Günümüz imalat sistemlerinde, daha verimli imalat yapabilmek için çok çeşitli yöntemler kullanılmaktadır. Hücresel imalat ile üretim, bu yöntemlerden günümüzde en popüler olanıdır. Tabii ki yalnızca hücresel imalat, tek başına imalattaki önemli sorunların üstesinden gelemez. İmalat çevresinin düzenlenmesi, hücresel imalattan önce başarılması gereken safhalardandır. Hücresel imalat başarılınca da tek başına yeterli değildir. Hücresel imalatın koordinasyonu için, imalat yönetimi sistemlerinin kullanılması gerekmektedir. Bu çalışmanın esas amacı, imalatın efektif yapılabilmesi için en önemli şartlardan biri olan, imalatın yönetilmesi probleminin, çözümünü araştırmaktır. Şirketler için asıl önemli olan, imalat maiyetlerini azaltmak ve müşteriye teslimin güvenilirliğini arttırmaktır. Doğru imalat yönetimi sistemleri seçildiğinde, bir isteği sağlamak için diğerinden fedakarlık etmek gerekmediği, iki talebin birden karşılanabildiği, hem daha ucuza, hem daha efektif bir üretim yapılabildiği, hem de teslimat terminlerine uyulabildiği görülmektedir. Ancak farklı tipte farklı yöntemlerle çalışan imalat yönetimi sistemleri vardır. Bu çalışma, kurulması çok fazla para ve zamana mal olan bu imalat yönetimi sistemlerinden, en çok hangisinin, şirketlerin yapısına uyduğunu belirlemeye çalışmaktadır. Farklı imalat yönetimi sistemleri, farklı şartlarda olumlu sonuçlar vermektedirler. Bu sebeple, üretim yönetimi sistemlerinin yapısı, felsefesi incelenmiş, hangi şartlar altında başardı olabilecekleri araştırılmıştır. Bu araştırma simülasyon yardımıyla desteklenmiştir.

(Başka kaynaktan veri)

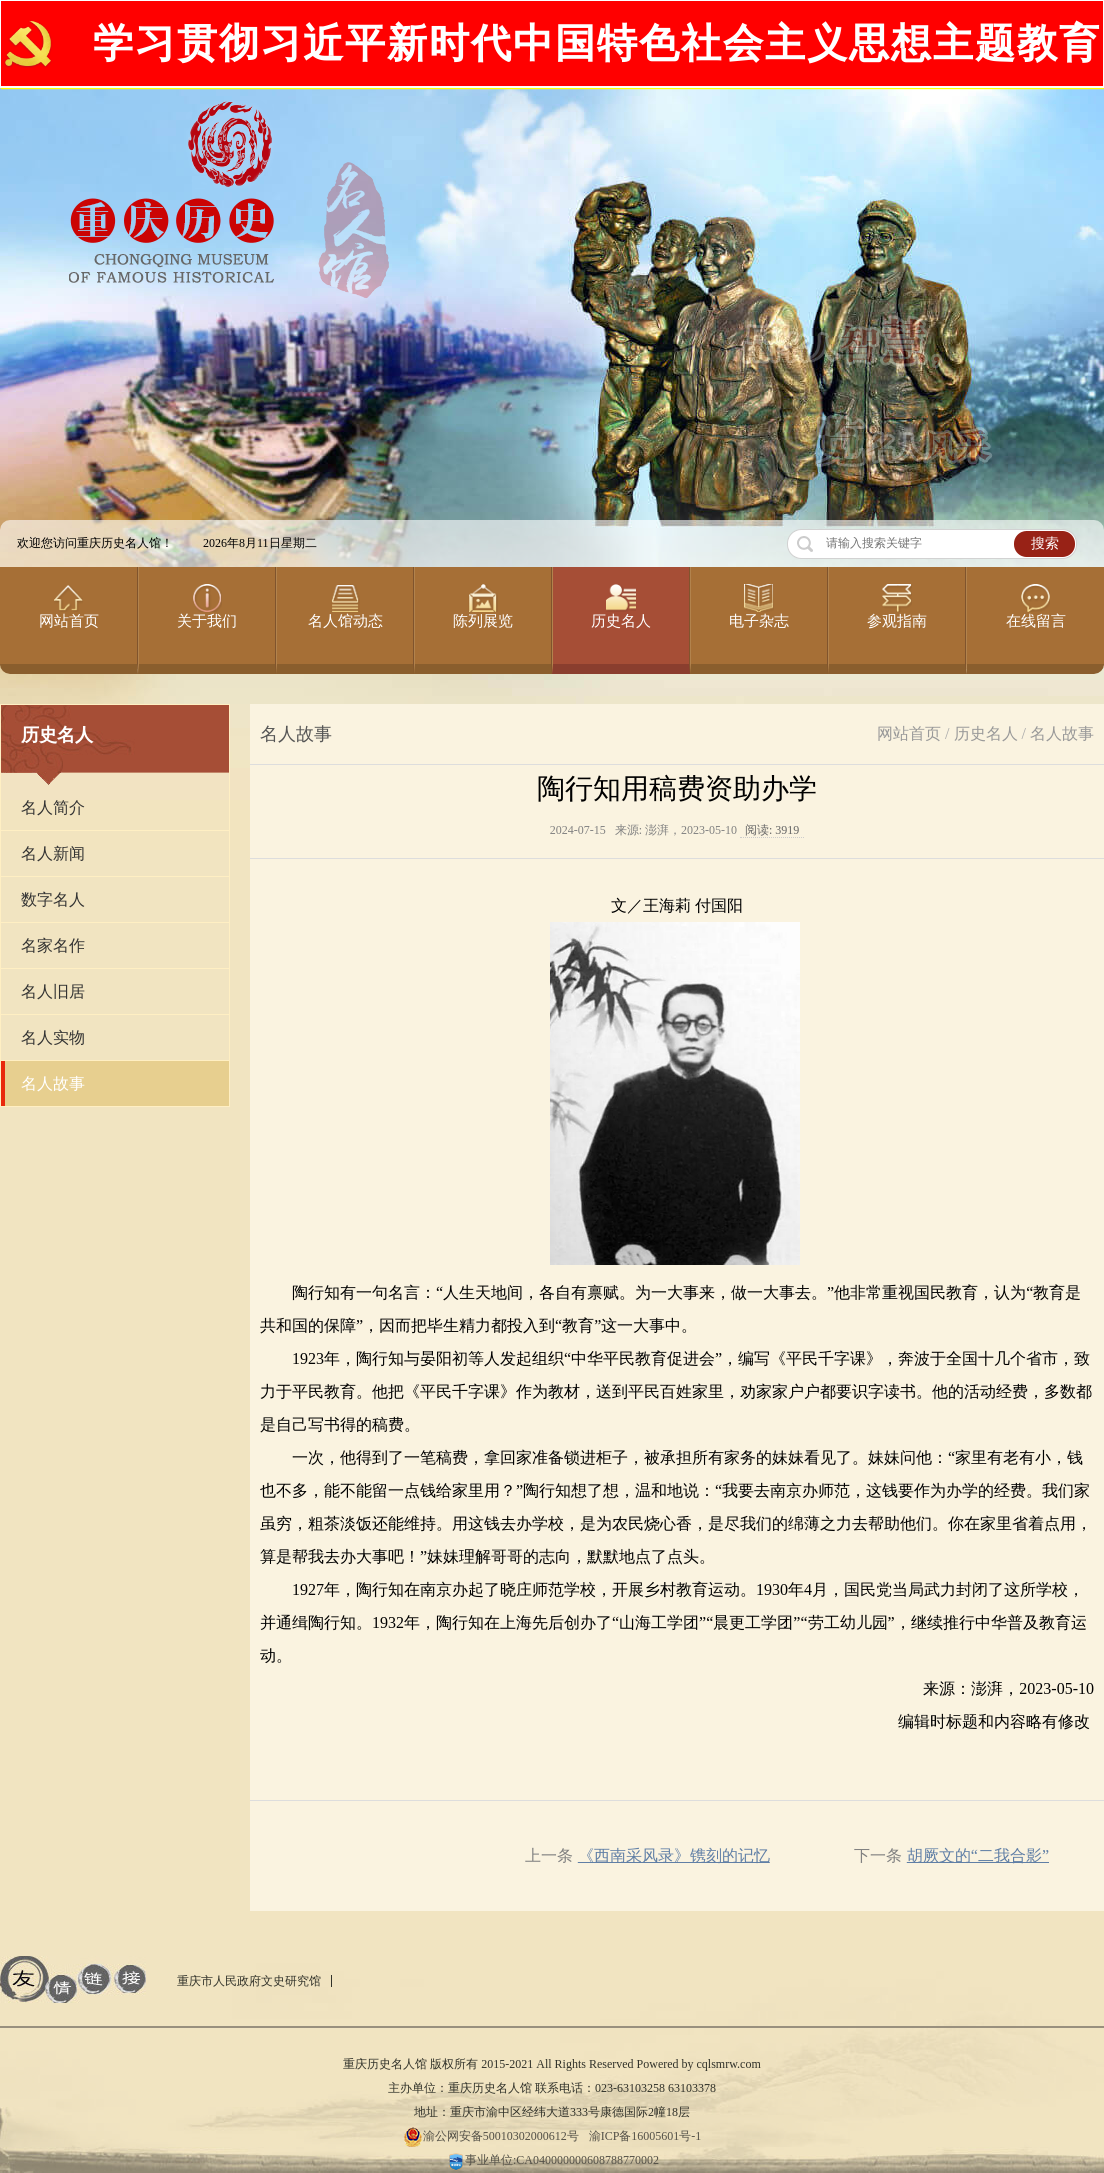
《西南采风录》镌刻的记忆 (674, 1855)
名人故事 (1062, 733)
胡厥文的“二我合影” (978, 1855)
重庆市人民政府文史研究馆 (249, 1981)
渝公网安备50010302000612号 (491, 2136)
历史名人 (986, 733)
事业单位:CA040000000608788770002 (552, 2160)
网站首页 (909, 733)
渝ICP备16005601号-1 (645, 2136)
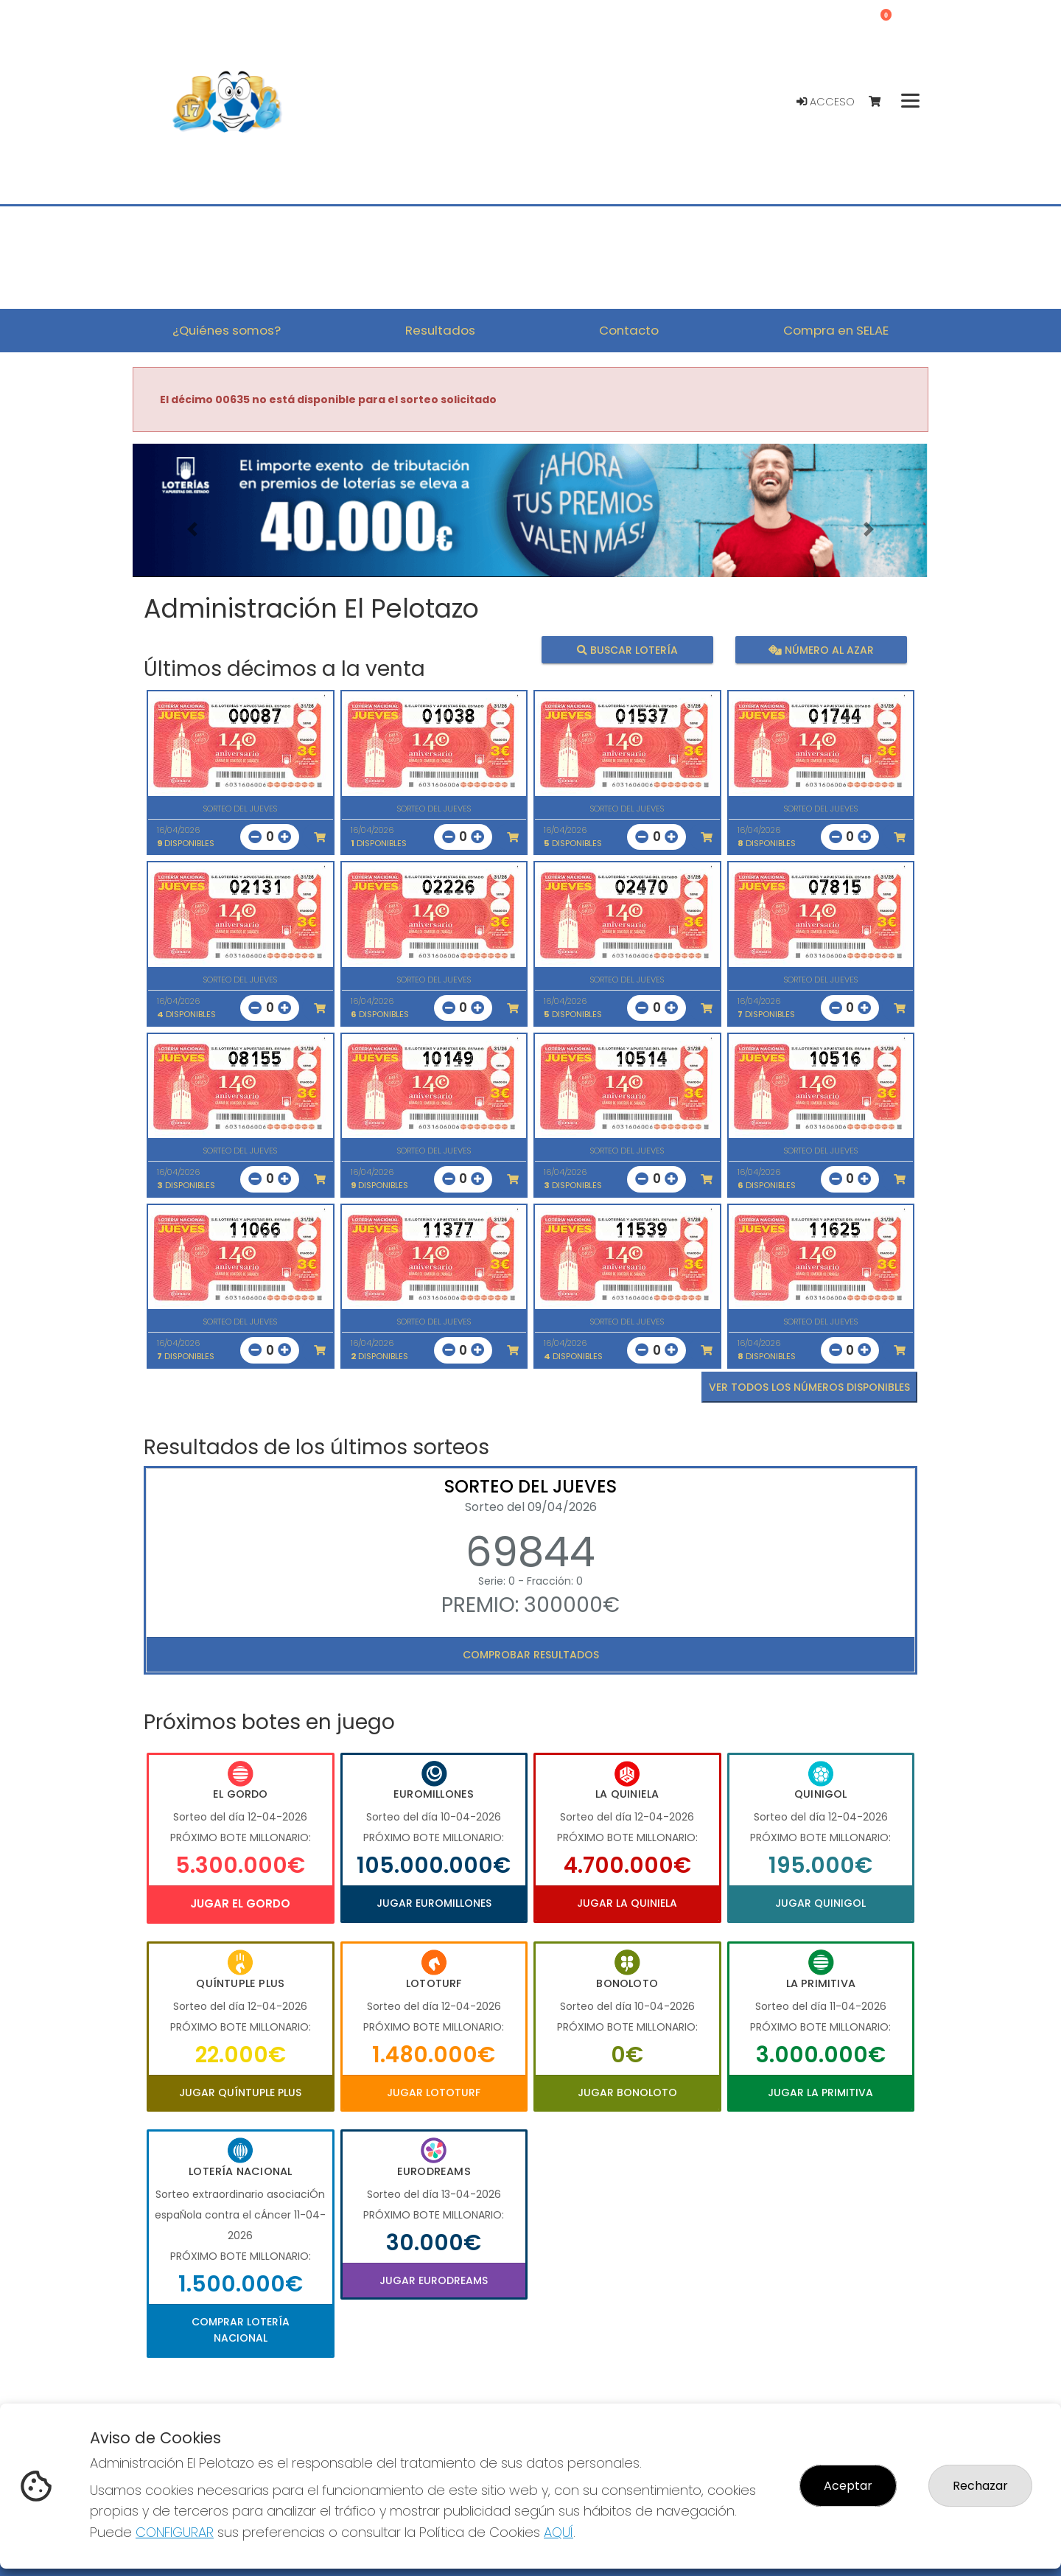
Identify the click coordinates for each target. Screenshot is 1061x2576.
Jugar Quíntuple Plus (240, 2092)
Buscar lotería (627, 649)
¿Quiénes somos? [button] (226, 330)
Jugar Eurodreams (433, 2280)
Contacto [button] (629, 330)
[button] (192, 529)
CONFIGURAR (175, 2532)
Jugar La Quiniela (627, 1903)
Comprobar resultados (531, 1654)
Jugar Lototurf (433, 2092)
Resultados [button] (440, 330)
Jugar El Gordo (240, 1903)
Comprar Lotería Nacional (241, 2329)
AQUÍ (558, 2532)
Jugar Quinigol (820, 1903)
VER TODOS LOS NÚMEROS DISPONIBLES (809, 1387)
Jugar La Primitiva (820, 2092)
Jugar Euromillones (434, 1903)
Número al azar (820, 649)
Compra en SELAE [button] (836, 330)
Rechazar (980, 2485)
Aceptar (848, 2485)
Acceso (825, 101)
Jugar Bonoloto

Farklı şartlar, deneyler ile oluşturulmuş, gerçeğe yakın kurulan iki sistemin bu şartlara tepkileri ölçülmeye çalışılmıştır. İmalat sistemi için seçilen performans kriterlerine göre dört farklı deney uygulanmış, alınan sonuçlar grafiklerle yansıtılmaya çalışılmış, sonuçlara hipotez testi uygulanarak anlamlılıkları test edilmiştir. Sonuç olarak MRP ve JIT sistemlerinin hangi şartlarda, seçilen kriterler doğrultusunda diğerine üstün geldiği açıklığa kavuşturulmuştur.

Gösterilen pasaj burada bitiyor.